Newark to Get Cop Review Board

 Newark, New Jersey, Mayor Ras Baraka unveiled a draft plan for the city’s first Citizens Complaint Review Board, last week. The proposed board would have the power to subpoena witnesses and recommend punishment of abusive officers. However, the police director could, under some circumstances, veto the board’s recommendations – a serious point of contention, according to Larry Hamm, chairman of the People’s Organization for Progress. “We’re going to need the most effective review board possible, in order to change p  olice behavior,” said Hamm. “They see themselves as special, above the law, and above reproach. They don’t think citizens have the right to judge them.”

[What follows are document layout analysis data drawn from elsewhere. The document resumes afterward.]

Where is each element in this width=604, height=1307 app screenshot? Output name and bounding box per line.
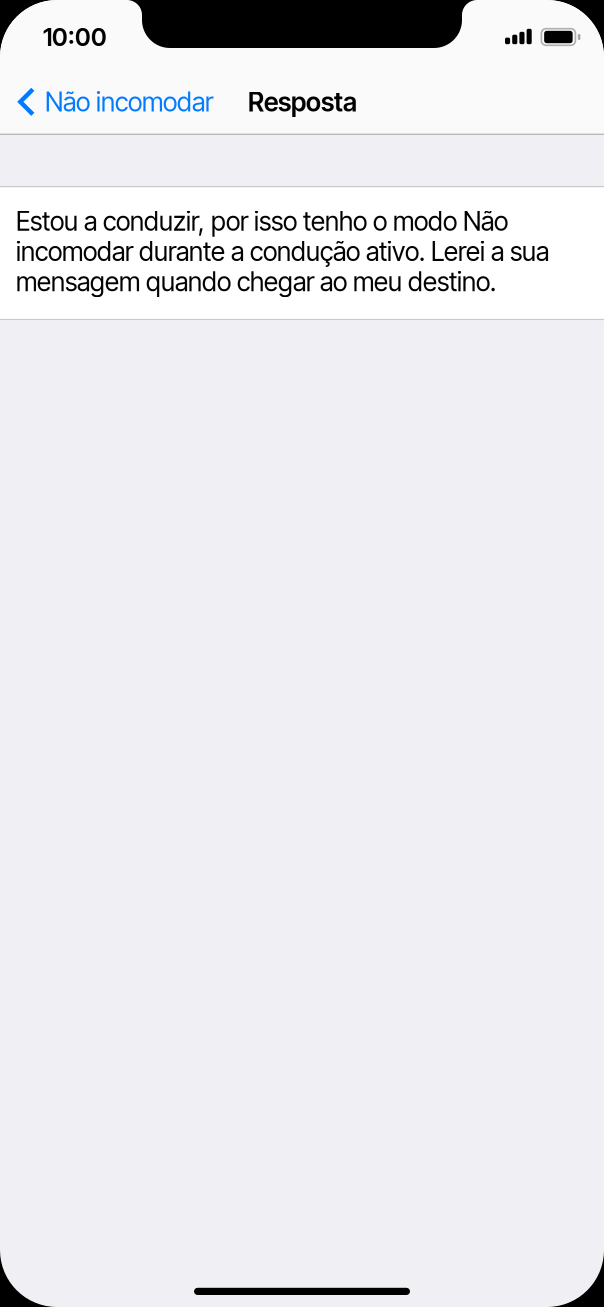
staticText: Resposta [248,86,357,118]
staticText: Estou a conduzir, por isso tenho o modo … [16,206,549,297]
staticText: 10:00 [43,22,107,52]
staticText: Não incomodar [45,86,213,118]
button[interactable]: Não incomodar [0,74,248,135]
button[interactable]: Estou a conduzir, por isso tenho o modo … [0,186,604,320]
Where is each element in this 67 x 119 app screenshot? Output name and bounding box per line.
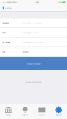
- button[interactable]: Oficinas: [0, 103, 17, 119]
- staticText: Ajustes: [56, 114, 62, 116]
- button[interactable]: Ajustes: [50, 103, 67, 119]
- staticText: Introduce tu usuario: [22, 22, 41, 24]
- staticText: ••••• Vodafone ES: [2, 1, 17, 3]
- staticText: Cajeros: [22, 114, 28, 116]
- button[interactable]: Cajeros: [17, 103, 34, 119]
- button[interactable]: Usuario: [0, 18, 67, 28]
- staticText: PIN: [2, 31, 5, 34]
- staticText: País: [2, 50, 5, 53]
- staticText: Usuario: [2, 22, 8, 24]
- button[interactable]: País: [0, 47, 67, 57]
- staticText: Introduce tu PIN: [22, 31, 38, 34]
- button[interactable]: Registrarse: [0, 57, 67, 70]
- button[interactable]: ¿Algún problema?: [0, 80, 67, 84]
- staticText: Tarjetas: [38, 114, 45, 116]
- staticText: Nº móvil: [2, 41, 9, 44]
- staticText: España: [22, 50, 28, 53]
- button[interactable]: Tarjetas: [34, 103, 50, 119]
- staticText: Introduce tu nº móvil: [22, 41, 42, 44]
- staticText: 100%: [58, 1, 62, 3]
- staticText: Oficinas: [5, 114, 11, 116]
- staticText: Ajustes: [5, 6, 12, 9]
- staticText: ¿Algún problema?: [25, 80, 42, 84]
- staticText: Registrarse: [27, 62, 40, 65]
- button[interactable]: PIN: [0, 28, 67, 38]
- button[interactable]: Ajustes: [0, 4, 12, 12]
- staticText: 14:32: [35, 1, 39, 3]
- button[interactable]: Nº móvil: [0, 38, 67, 47]
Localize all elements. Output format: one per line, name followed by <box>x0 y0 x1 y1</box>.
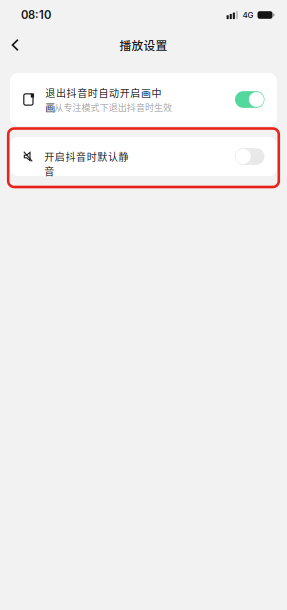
staticText: 08:10 <box>21 8 51 22</box>
button[interactable]: 退出抖音时自动开启画中画 <box>10 73 277 126</box>
staticText: 4G <box>242 10 254 20</box>
staticText: 播放设置 <box>120 36 168 54</box>
button[interactable]: 开启抖音时默认静音 <box>10 137 277 176</box>
button[interactable]: Back <box>3 33 27 57</box>
staticText: 退出抖音时自动开启画中画 <box>45 86 172 100</box>
staticText: 仅从专注模式下退出抖音时生效 <box>45 100 172 114</box>
staticText: 开启抖音时默认静音 <box>44 149 139 164</box>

Charges Dropped Against Crusading Black Educator

Three years ago, Professor Jahi Issa was arrested while observing a student protest against the rapid “whitening” of Delaware State University, a nominally Black institution. A judge this month overrode prosecution objections and dismissed the misdemeanor resisting arrest charge. “My attorney wrote that the president of Delaware State and his chief of police need to go see Selma, the movie, because they neither understand nor respect history,” said Dr. Issa, who lost his job teaching history and Africana Studies. “If this is the new crop of HBCU leadership, then we are seriously in trouble.”

Mumia on MLK’s Ordeal

Dr. Martin Luther King Jr. was “hounded and tormented” by the United States government “until his dying day,” said Mumia Abu Jamal, the nation’s best known political prisoner, in a report for Prison Radio. The pressure increased after King’s 1967 Riverside Church speech in which he denounced the Vietnam War “and criticized capitalism.”

U.S. Constitution Legalizes Slavery

Another correspondent for Prison Radio, Kerry Shakaboona Marshall, who has served more than 25 years of a life sentence imposed when he was a juvenile, said the U.S. government has “perpetrated a fraud” on the public for the pat 150 years, with the claim that the 13th Amendment outlawed slavery. “While the 13th Amendment abolished the chattel labor form of slavery, it simultaneously legalized slavery as a punishment for a criminal offense conviction,” said Marshall. The result was “penal slavery, the prison slave labor system.”

Rev. Edward Pinkney Awaits Hearing in Prison

Benton Harbor, Michigan’s imprisoned community leader, Rev. Edward Pinkney, is “doing very well, they have not broken his spirit,” said his wife, Dorothy. Rev. Pinkney was sentenced to 2 ½ to 10 years in prison for an elections petition offense stemming from a campaign to recall the local mayor, an ally of the giant Whirlpool corporation, which dominates the mostly Black town. A hearing is scheduled for February 24 on two defense motions, including that one of the jurors was a close associate of the prosecution. Veteran activist Larry Pinkney – no family relation – is media contact for Rev. Pinkney. “He’s not getting his mail, they’ve moved him way up to Marquette, Michigan,” said Larry Pinkney. “But the brother is a warrior, he’s a fighter, he’s standing tall.”